The results of the GNP primary will be known today. The election
for the president of the world's 12th largest economy is on
December 19.
Polls indicate Lee Myung-bak, a former top executive at the
Hyundai Group who was later Seoul's mayor, is the favorite. Voting
in Seoul, Lee said he was confident of being on the ballot in the
December main race. "I hope to be having a good dream on December
19," he said.
But Park Geun-hye, the daughter of the iron ruler who pushed
South Korea on the road to economic prowess in the 1960s and 70s,
has almost closed the gap.
She expressed concern about voting irregularity, after news
reports said a party member in the southern port city of Busan was
caught photographing her ballot.
In a sign of the ferocity of the rivalry between the two,
officials from both campaigns said they would be up through last
night to guard the ballot boxes from cheating. Counting does not
start until this afternoon.
About two out of three voters would pick either Lee or Park to
be president, recent polls said, while the top left-leaning
candidate is supported by only about one in every 20 voters.
South Koreans want their next president to take a
business-friendly approach to the economy and a harder line toward
the North, surveys indicate.
They have also grown weary of left-of-center President Roh
Moo-hyun, who is perceived as failing to stabilize an uncertain
labor situation or cool down an overheated real estate market.

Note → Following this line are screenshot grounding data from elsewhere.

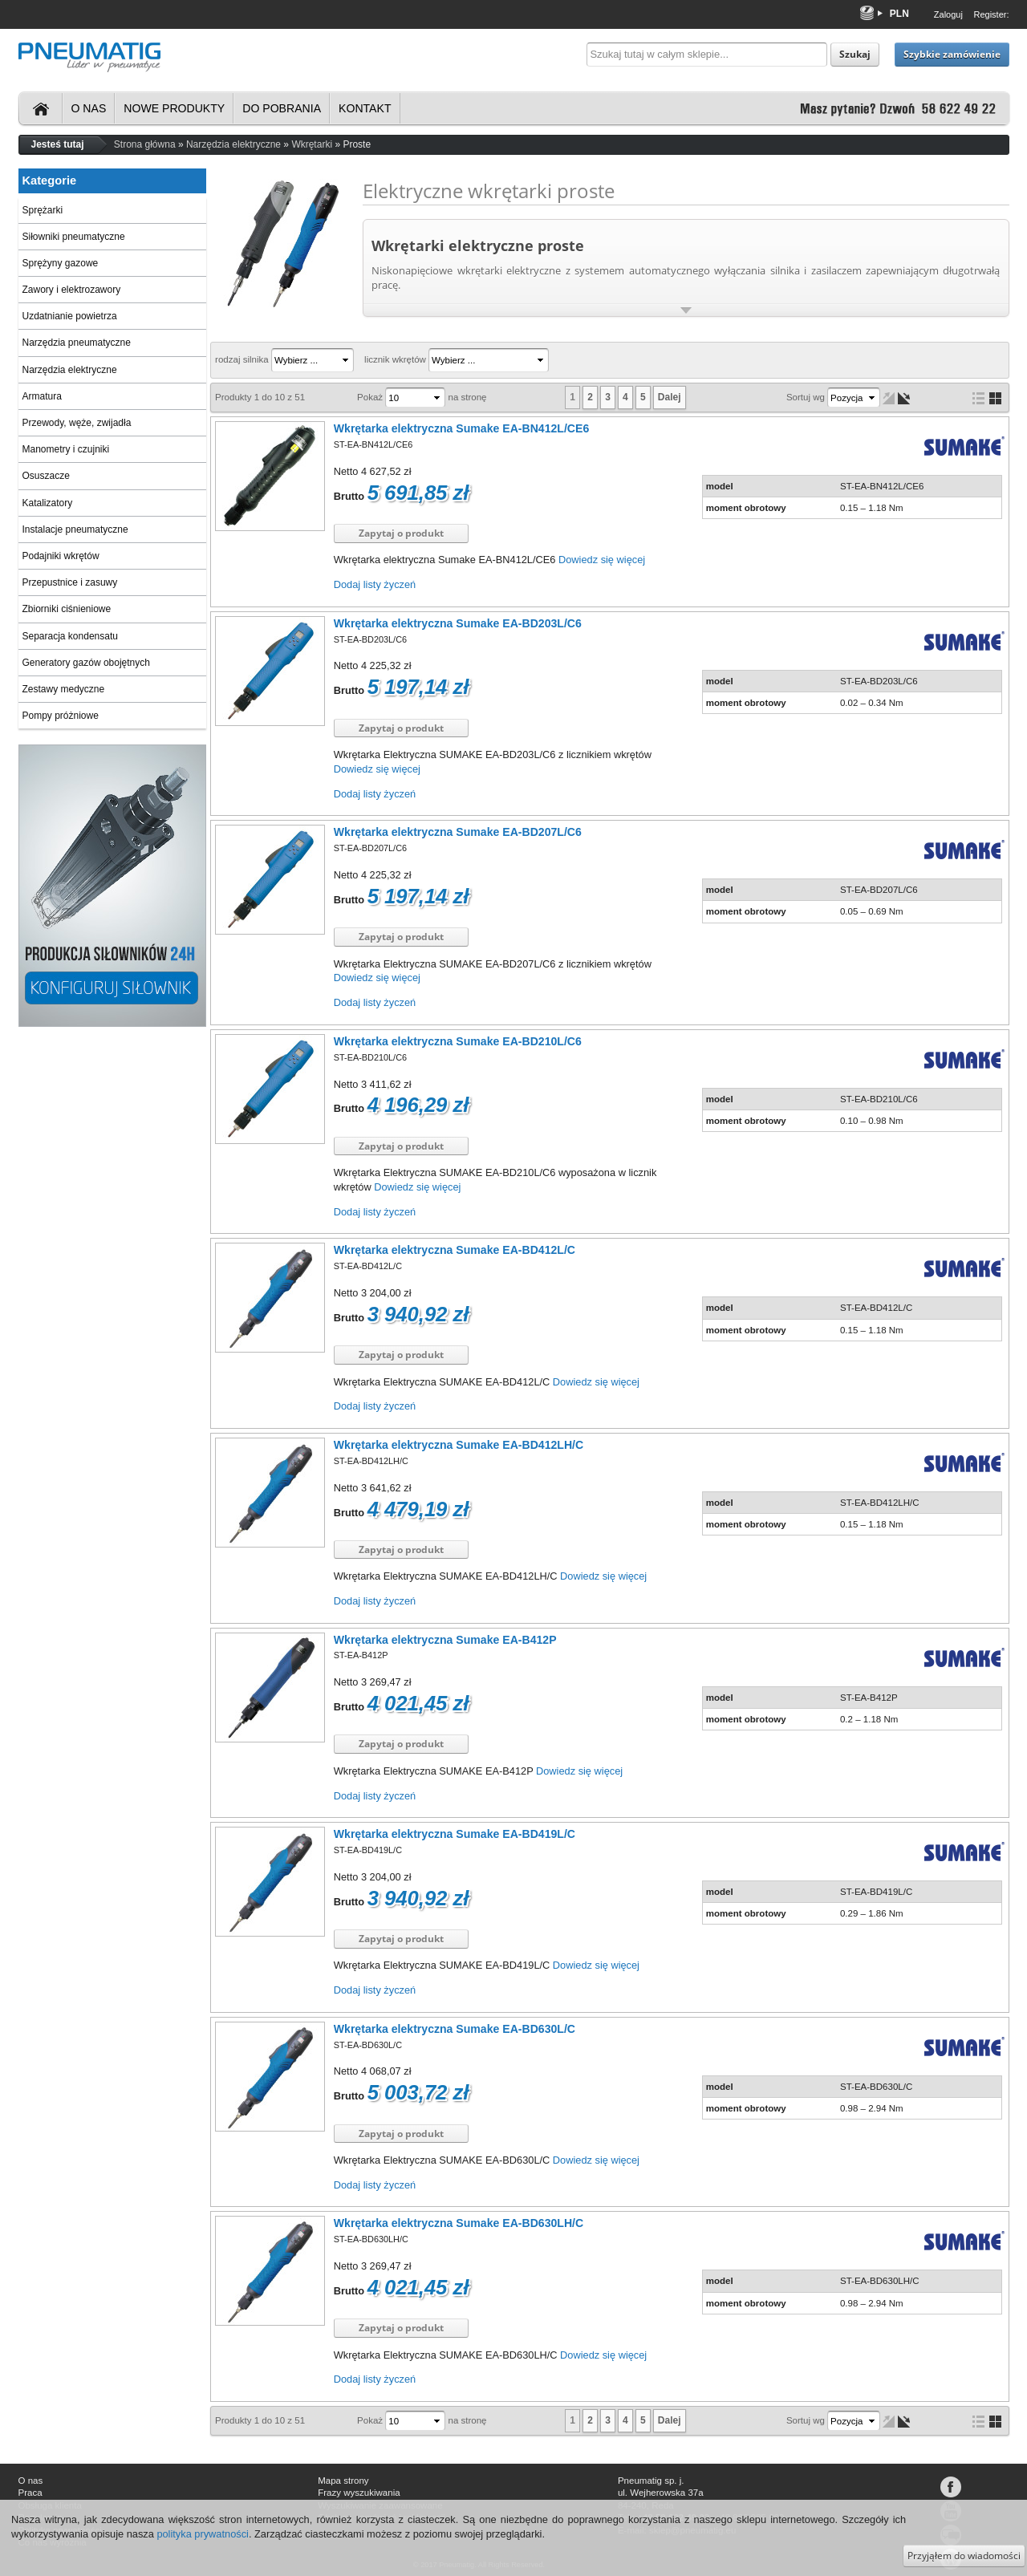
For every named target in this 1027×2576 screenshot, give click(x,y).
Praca (30, 2492)
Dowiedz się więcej (601, 560)
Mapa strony (343, 2480)
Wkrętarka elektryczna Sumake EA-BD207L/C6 (458, 832)
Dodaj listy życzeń (375, 584)
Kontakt (365, 108)
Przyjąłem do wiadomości (964, 2555)
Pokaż (370, 397)
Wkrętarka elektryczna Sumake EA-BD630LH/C (458, 2223)
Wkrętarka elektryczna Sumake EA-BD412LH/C (458, 1444)
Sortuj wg (805, 397)
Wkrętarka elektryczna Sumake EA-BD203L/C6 (458, 623)
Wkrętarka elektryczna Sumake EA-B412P (445, 1639)
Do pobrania (281, 108)
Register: (991, 14)
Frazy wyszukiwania (359, 2492)
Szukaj (855, 54)
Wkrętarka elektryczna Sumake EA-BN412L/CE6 (461, 428)
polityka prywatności (202, 2534)
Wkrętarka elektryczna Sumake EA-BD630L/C (454, 2028)
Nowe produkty (174, 108)
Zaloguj (948, 14)
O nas (89, 108)
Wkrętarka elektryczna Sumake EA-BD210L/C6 (458, 1041)
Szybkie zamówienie (952, 54)
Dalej (669, 397)
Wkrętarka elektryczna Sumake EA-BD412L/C (454, 1249)
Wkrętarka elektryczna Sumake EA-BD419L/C (454, 1834)
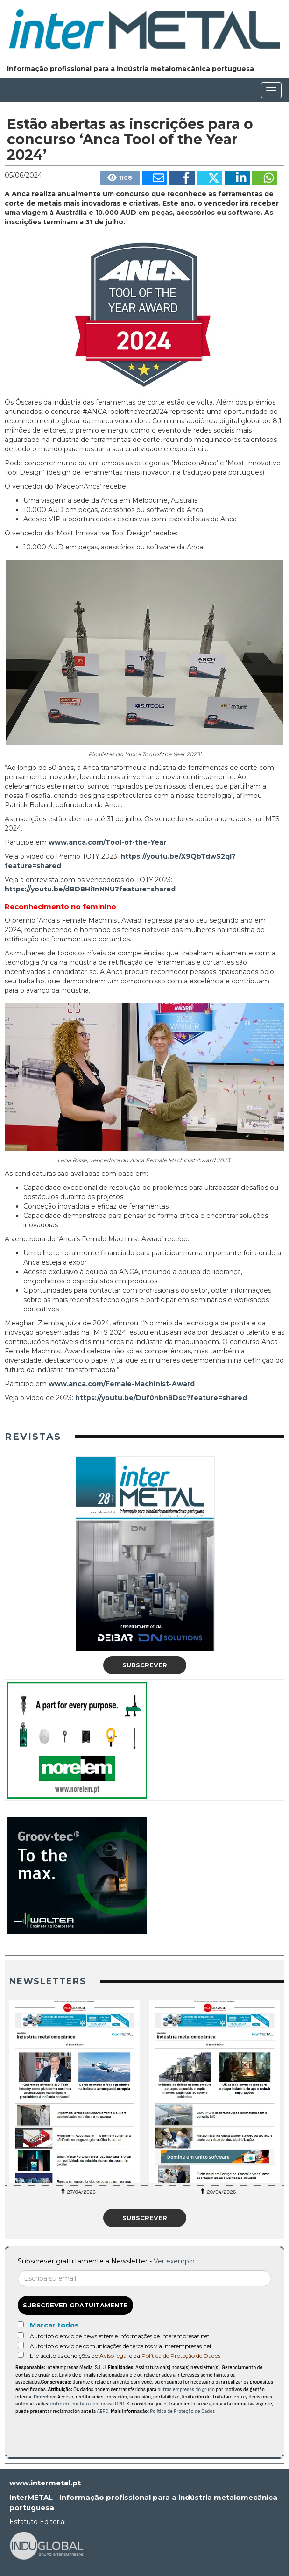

Just ahead of the primary, prosecutors launched a probe into a
possible shady land deal by Lee some 12 years ago. Lee denies any
wrongdoing and many in his camp accuse Roh of using his influence
to damage Lee's chances of election.
Widely praised during his time as mayor for projects to add
green spaces to the urban sprawl of the capital, the 65-year-old
Lee's popularity rests heavily on his image as a person who can get
things done.
Park has a built-in support base due to her father, former
President Park Chung-hee, who took power in a 1961 coup and drove
the country to an economic powerhouse.
Shot dead by his spy chief in 1979, the former president is a
polarizing figure, seen by many Koreans as the country's best
president while others revile him as a despot who tried to destroy
democracy.
Park, 55, who is trying to become the country's first woman
president, acted as the country's "first lady" after her mother was
killed by an assassin's bullet meant for her father.